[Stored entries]
--------------------------------
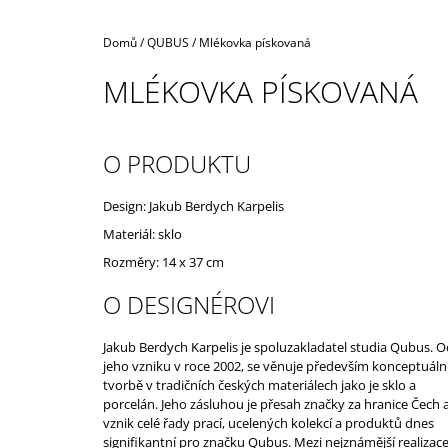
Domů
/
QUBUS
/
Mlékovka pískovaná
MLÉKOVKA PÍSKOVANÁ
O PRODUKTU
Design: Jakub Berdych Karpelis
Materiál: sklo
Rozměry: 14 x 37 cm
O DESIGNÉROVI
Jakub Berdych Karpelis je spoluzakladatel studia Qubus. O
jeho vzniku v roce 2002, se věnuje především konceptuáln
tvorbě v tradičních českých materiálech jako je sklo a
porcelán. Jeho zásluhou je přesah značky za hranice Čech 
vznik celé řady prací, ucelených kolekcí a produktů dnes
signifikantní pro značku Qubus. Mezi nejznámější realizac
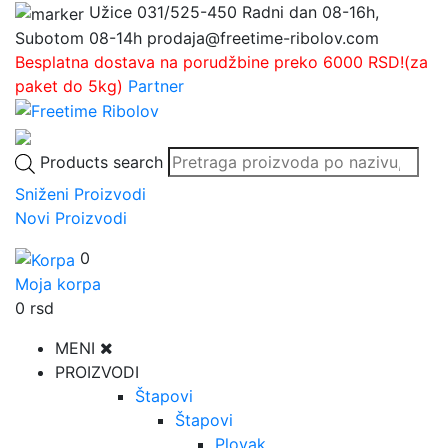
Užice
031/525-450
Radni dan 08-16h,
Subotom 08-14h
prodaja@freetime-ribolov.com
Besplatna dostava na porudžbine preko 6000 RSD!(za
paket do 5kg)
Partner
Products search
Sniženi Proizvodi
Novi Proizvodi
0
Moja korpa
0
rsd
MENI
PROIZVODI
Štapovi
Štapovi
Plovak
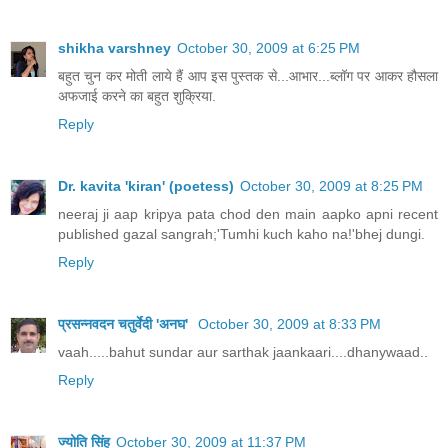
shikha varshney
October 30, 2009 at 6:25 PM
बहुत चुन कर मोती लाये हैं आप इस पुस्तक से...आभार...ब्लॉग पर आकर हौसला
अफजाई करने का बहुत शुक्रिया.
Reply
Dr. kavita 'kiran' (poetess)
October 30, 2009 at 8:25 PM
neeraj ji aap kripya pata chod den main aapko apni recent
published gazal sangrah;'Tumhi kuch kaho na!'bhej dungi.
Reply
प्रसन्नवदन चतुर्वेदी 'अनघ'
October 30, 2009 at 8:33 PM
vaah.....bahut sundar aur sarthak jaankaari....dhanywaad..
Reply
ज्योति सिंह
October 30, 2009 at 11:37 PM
--------------------------------
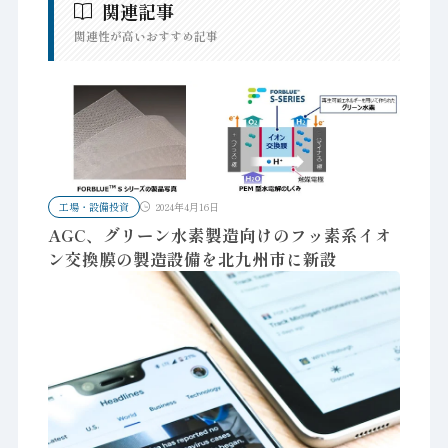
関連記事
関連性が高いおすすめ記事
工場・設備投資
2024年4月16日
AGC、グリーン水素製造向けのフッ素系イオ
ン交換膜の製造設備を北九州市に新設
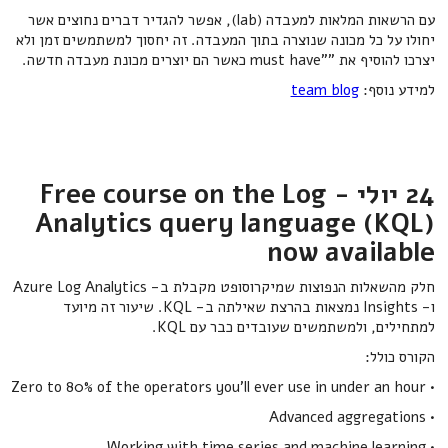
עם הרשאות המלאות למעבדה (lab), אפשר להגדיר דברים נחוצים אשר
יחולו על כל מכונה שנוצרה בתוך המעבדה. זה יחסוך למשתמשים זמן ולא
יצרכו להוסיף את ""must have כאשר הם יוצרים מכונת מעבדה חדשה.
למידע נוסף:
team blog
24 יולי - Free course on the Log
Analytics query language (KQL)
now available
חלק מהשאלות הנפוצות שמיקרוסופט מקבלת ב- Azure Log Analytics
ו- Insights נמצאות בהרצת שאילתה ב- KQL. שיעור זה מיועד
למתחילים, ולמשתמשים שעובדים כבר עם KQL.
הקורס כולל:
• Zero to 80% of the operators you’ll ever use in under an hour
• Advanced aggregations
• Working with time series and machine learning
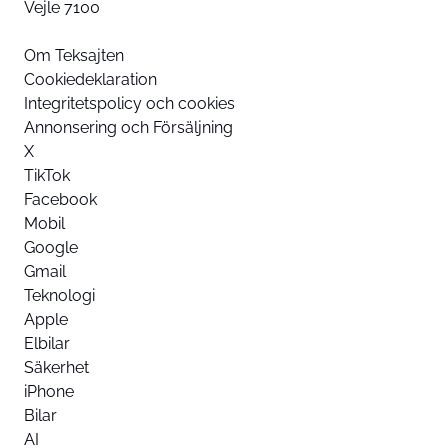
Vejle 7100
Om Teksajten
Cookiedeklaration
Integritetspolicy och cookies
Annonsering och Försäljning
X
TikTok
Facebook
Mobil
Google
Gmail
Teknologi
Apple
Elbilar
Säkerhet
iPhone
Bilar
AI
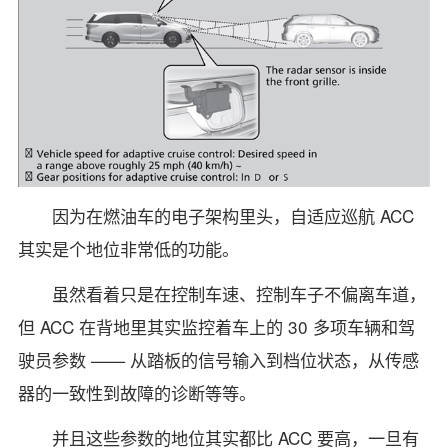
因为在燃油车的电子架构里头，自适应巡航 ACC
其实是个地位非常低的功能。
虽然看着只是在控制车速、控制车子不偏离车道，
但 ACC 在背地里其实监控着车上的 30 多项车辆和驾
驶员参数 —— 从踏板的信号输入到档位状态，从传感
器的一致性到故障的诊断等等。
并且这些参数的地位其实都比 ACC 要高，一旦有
--------------------------------
Set down precisely the lines above between the line holding "October 30, 2009 at 8:33 PM" and the line holding "October 30, 2009 at 11:37 PM", inclusive, and nothing beyond them.

- [Worked solution]:
October 30, 2009 at 8:33 PM
vaah.....bahut sundar aur sarthak jaankaari....dhanywaad..
Reply
ज्योति सिंह
October 30, 2009 at 11:37 PM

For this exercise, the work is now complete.